[Start of Attachment]

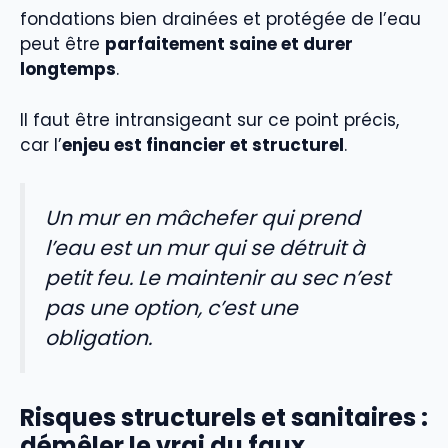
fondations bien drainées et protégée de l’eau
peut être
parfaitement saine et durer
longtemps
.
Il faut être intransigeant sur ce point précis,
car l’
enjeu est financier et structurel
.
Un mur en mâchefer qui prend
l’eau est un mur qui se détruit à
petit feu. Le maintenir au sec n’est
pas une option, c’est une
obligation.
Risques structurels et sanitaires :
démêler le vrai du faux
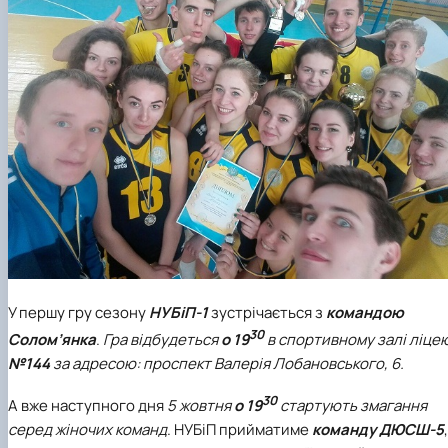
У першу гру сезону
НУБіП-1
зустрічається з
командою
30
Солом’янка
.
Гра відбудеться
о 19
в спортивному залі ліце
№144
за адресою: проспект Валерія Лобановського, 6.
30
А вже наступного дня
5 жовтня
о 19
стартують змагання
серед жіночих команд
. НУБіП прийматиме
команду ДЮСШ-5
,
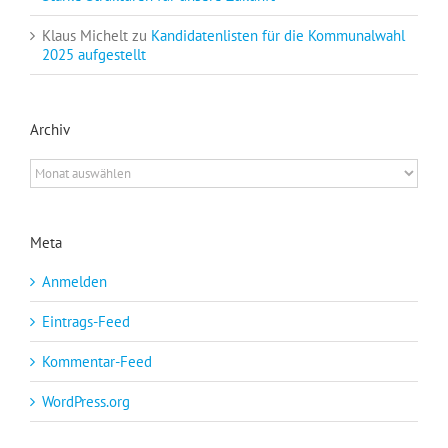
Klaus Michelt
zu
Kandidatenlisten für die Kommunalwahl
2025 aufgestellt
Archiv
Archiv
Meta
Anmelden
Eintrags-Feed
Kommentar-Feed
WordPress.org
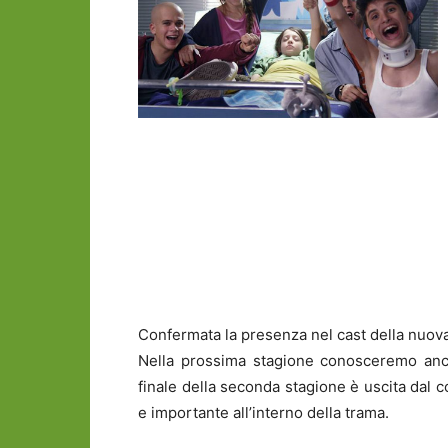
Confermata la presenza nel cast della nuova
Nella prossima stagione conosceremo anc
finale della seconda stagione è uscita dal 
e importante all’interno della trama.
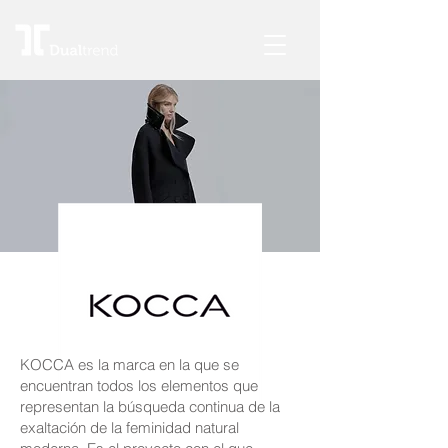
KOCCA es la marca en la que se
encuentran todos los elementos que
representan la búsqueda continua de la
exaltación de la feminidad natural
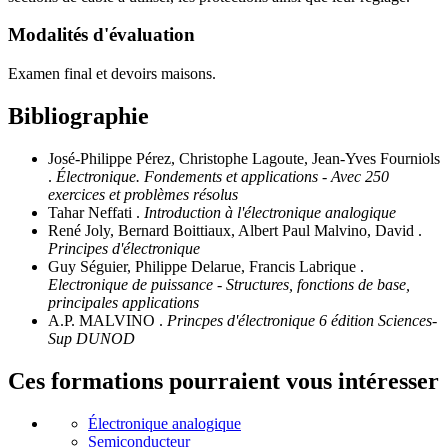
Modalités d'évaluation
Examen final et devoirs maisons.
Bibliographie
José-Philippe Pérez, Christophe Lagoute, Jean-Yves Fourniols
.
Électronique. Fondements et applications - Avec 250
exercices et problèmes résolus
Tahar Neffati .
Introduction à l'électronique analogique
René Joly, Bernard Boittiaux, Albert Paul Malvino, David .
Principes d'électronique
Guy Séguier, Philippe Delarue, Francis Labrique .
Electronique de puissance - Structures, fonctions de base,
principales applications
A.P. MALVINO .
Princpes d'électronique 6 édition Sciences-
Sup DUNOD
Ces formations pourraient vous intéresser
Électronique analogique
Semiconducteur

[End of Attachment]

• What to work on
Above are the records. Copy only the lines from the one with "l’eau est un mur qui se détruit à" through the one with "WordPress.org", exactly, with no pictures.

• Answer section
l’eau est un mur qui se détruit à
petit feu. Le maintenir au sec n’est
pas une option, c’est une
obligation.
Risques structurels et sanitaires :
démêler le vrai du faux
У першу гру сезону
НУБіП-1
зустрічається з
командою
30
Солом’янка
.
Гра відбудеться
о 19
в спортивному залі ліце
№144
за адресою: проспект Валерія Лобановського, 6.
30
А вже наступного дня
5 жовтня
о 19
стартують змагання
серед жіночих команд
. НУБіП прийматиме
команду ДЮСШ-5
,
Klaus Michelt
zu
Kandidatenlisten für die Kommunalwahl
2025 aufgestellt
Archiv
Archiv
Meta
Anmelden
Eintrags-Feed
Kommentar-Feed
WordPress.org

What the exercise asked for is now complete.